GR3. GRB Imaging

Experience a small part of what GRB astronomers do in 5 easy steps

1.  Find out where GRBs are happening

Go to the Gamma-Ray Burst Real-Time Sky Map to see where the latest GRBs are located in the sky. You can see where bursts are located that are less than seven days old. Be patient, it may take a few seconds to load the sky map. Take some time to play with the application. Click on several bursts and compare the information given for each. Some of the newest ones may not have much information yet. The Burst Summary box may not scroll in Safari – it works in Firefox & Chrome.

2. Pick a GRB

When you feel you know how the application works, choose Swift from the “Select Mission” box. Pick out one GRB and take notes. Note its Burst ID, Burst date, Right Ascension and Declination. Record any details about your burst (What kind of light was in the afterglow; length of the burst; identification of source; how many peaks the light curve had; other detectors that saw this burst; etc). The higher the redshift z, the more distant the object should be.

3.  Get images

Go to SkyView Virtual Observatory (http://skyview.gsfc.nasa.gov/).  Click on the SkyView Query Form.
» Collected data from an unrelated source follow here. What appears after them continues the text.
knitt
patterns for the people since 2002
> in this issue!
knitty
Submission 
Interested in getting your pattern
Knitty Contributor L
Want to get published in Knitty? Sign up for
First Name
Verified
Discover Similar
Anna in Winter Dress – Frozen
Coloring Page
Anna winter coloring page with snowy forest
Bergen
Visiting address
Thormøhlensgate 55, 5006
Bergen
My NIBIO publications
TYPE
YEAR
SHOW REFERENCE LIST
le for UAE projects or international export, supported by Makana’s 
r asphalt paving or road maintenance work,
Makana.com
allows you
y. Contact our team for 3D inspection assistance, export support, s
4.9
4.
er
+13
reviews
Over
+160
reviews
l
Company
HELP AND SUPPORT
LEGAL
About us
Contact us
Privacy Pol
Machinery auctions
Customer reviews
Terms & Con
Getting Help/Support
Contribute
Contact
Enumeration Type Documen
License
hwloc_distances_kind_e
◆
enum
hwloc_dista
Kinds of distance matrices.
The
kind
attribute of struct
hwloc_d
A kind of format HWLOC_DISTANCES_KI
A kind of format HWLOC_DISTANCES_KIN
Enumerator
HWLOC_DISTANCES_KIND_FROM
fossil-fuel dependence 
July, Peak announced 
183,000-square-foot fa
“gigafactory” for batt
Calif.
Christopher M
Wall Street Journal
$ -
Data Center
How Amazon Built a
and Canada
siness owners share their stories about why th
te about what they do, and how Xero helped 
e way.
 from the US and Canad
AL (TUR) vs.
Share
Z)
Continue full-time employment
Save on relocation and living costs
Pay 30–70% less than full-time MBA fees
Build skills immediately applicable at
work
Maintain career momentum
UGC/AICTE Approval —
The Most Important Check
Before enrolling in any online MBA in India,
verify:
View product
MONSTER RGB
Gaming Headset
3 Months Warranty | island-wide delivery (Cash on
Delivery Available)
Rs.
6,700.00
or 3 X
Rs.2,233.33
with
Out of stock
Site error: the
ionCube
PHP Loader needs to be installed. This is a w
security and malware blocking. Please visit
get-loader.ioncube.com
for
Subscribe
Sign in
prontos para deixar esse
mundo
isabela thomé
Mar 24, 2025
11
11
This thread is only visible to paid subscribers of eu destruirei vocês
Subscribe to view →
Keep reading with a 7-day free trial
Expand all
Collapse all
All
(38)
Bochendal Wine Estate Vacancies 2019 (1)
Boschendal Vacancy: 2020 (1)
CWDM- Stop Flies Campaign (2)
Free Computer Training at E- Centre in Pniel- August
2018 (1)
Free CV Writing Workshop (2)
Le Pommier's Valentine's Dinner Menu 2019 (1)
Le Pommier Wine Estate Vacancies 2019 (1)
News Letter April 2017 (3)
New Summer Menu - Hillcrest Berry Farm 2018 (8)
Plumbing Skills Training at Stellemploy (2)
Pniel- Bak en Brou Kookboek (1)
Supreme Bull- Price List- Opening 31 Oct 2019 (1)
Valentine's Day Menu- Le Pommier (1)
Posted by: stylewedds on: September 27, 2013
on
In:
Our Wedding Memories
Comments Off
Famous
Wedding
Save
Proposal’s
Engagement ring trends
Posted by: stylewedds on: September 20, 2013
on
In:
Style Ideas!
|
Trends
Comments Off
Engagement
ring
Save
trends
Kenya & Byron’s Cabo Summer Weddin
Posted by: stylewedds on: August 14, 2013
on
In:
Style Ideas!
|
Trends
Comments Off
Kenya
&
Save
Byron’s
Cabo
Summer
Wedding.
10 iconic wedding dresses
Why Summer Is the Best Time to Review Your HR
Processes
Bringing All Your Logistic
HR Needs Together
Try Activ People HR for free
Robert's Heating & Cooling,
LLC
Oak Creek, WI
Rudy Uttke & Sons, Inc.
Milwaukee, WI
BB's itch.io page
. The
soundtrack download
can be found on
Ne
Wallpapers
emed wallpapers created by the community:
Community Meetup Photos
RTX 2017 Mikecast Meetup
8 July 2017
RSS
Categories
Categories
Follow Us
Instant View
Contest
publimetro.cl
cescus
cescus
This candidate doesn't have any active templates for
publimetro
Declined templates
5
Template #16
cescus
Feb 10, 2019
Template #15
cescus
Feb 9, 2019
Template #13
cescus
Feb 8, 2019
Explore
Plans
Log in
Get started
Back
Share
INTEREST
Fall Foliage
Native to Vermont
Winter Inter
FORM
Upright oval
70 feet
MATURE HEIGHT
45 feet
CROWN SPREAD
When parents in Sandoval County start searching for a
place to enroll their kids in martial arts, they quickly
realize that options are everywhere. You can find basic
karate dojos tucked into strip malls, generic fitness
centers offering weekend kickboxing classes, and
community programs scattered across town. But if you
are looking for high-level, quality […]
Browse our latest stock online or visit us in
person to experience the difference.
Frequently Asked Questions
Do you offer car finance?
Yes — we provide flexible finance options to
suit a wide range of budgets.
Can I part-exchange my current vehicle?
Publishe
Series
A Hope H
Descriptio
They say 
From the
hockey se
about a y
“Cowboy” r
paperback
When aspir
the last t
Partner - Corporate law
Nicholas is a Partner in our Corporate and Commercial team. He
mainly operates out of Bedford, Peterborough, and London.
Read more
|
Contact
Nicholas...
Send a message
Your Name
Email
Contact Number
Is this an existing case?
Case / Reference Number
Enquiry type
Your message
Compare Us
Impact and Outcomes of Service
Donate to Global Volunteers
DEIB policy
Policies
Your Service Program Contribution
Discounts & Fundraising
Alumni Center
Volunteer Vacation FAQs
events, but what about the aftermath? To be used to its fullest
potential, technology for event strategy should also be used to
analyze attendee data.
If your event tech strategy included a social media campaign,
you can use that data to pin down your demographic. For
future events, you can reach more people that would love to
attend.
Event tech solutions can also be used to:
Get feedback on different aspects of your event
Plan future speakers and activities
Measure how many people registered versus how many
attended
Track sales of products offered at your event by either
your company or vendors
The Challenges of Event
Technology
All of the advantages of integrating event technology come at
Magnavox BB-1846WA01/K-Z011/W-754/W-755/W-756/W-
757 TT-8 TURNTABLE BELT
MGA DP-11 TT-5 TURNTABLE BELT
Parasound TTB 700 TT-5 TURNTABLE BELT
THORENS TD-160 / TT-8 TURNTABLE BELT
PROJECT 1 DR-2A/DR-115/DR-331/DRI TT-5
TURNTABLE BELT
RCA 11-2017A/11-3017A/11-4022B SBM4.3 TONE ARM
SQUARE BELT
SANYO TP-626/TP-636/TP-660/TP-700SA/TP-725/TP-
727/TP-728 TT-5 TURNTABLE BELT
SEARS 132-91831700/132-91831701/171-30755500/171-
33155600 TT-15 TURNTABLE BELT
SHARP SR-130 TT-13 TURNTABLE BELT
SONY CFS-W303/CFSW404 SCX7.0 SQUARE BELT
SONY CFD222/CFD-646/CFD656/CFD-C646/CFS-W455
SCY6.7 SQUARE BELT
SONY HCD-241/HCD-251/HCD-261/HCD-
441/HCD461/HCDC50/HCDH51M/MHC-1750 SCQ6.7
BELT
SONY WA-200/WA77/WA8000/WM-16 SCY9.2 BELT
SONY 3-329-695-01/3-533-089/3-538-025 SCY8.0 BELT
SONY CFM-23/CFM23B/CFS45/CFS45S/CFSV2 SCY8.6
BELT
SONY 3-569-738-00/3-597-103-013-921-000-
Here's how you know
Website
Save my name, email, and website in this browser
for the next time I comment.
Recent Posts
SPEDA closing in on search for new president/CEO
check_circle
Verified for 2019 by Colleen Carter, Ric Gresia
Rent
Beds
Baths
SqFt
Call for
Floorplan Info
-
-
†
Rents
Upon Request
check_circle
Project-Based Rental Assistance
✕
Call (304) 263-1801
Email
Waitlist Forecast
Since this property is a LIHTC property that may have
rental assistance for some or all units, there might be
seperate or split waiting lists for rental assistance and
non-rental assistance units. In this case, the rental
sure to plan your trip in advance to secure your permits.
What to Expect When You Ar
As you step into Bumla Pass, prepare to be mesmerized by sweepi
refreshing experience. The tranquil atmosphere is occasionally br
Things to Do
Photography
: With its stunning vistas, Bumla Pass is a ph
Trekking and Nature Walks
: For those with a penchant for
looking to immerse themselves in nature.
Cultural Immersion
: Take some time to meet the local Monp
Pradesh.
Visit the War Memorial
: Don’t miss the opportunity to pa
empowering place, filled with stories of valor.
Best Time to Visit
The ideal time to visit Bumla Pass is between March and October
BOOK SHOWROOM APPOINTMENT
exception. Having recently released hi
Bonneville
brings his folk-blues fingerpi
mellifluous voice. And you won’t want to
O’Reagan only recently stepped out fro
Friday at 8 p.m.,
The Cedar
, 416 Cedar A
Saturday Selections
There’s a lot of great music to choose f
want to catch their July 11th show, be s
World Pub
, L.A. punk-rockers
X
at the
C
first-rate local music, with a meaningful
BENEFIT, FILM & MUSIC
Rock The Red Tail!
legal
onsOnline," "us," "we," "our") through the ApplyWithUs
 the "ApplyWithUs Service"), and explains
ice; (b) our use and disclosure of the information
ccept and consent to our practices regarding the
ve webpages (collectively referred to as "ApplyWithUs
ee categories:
In the “Coordinates or Source” box, put your RA and Dec, with RA going first. Use a space between each pair of numbers and a comma between RA & Dec like this         03 44 48, -06 39 22

Choose the  type of images you want to see by clicking on the name in each type of light. Swift’s gamma-ray image is called BAT under Hard X-ray. DSS will give you a visible light image. You can leave all other choices as they are and Submit Request. Another window will open with your images.

4.  Analyze the images

Look through the images. How are they similar, how are they different? Each image should be centered on the position you entered. Is there a source visible at each waveband (wavelength)?

Your images came up with an image size of 300 pixels by 300 pixels. What does this mean in the sky though? Does each telescope take pictures of the same size of sky? Go back and look at the “Image Size (degrees)” and “Image size (pixels)” for each image. The image size in degrees tells you how much of the sky is shown in each image. The more degrees, the bigger the piece of sky the telescope was looking at. What do you see with each waveband? Are they the same? Is one bigger than the other? What does this say about the resolution or sharpness of the telescope?

5.  Take your own image in optical light

Go to Skynet and request an image of your GRB. Use your notes to help you figure out what filters to choose and what exposure time to use. When it comes back use image processing to make a good color image of your object. If you took three color images, add them to make a false colored image. You can print it and post it with an explanation page that describes this GRB using the notes you took from the Real Time Sky Map or any images from SkyView Virtual Observatory.